- [Activity]
Copy exactly, and only, the lines from the one containing "cấm nhập khẩu." through the last line of the records below.
(Input Opens)
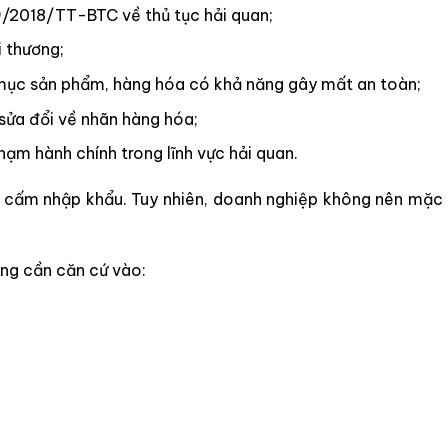
2018/TT-BTC về thủ tục hải quan;
 thương;
ục sản phẩm, hàng hóa có khả năng gây mất an toàn;
ửa đổi về nhãn hàng hóa;
ạm hành chính trong lĩnh vực hải quan.
 cấm nhập khẩu. Tuy nhiên, doanh nghiệp không nên mặc 
ông cần căn cứ vào:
(Input Closes)
- [Response to the task]
 cấm nhập khẩu. Tuy nhiên, doanh nghiệp không nên mặc 
ông cần căn cứ vào:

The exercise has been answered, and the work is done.